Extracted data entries
————

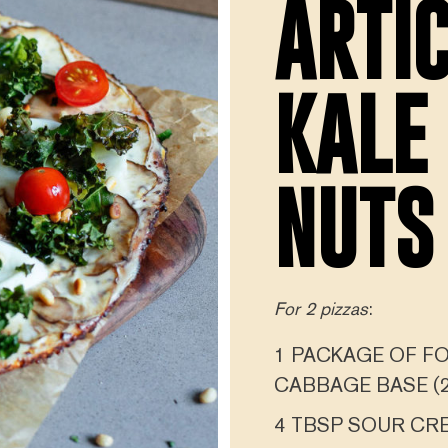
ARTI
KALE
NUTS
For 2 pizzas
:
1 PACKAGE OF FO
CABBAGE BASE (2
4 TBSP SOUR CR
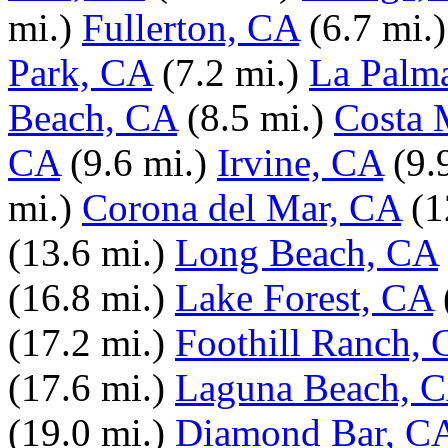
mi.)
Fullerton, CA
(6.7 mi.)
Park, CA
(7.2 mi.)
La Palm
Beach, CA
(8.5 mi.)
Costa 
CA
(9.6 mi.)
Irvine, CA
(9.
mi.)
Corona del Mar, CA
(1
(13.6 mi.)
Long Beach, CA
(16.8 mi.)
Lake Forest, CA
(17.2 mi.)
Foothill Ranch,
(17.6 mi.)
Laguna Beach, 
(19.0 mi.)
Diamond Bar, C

————

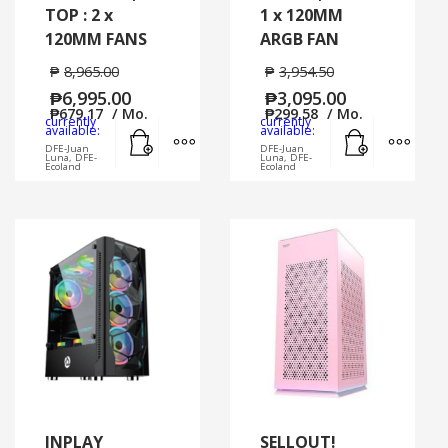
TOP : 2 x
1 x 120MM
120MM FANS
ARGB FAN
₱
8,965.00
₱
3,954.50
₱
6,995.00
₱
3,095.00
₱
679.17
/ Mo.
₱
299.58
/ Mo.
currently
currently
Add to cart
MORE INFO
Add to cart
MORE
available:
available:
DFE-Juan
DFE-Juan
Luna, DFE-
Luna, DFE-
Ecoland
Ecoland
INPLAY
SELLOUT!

————

Each line above from the one containing "4 TBSP SOUR CR" through the one containing "Diamond Bar, C" is to be returned verbatim. Nothing else, and no pictures.

4 TBSP SOUR CR
mi.)
Fullerton, CA
(6.7 mi.)
Park, CA
(7.2 mi.)
La Palm
Beach, CA
(8.5 mi.)
Costa 
CA
(9.6 mi.)
Irvine, CA
(9.
mi.)
Corona del Mar, CA
(1
(13.6 mi.)
Long Beach, CA
(16.8 mi.)
Lake Forest, CA
(17.2 mi.)
Foothill Ranch,
(17.6 mi.)
Laguna Beach, 
(19.0 mi.)
Diamond Bar, C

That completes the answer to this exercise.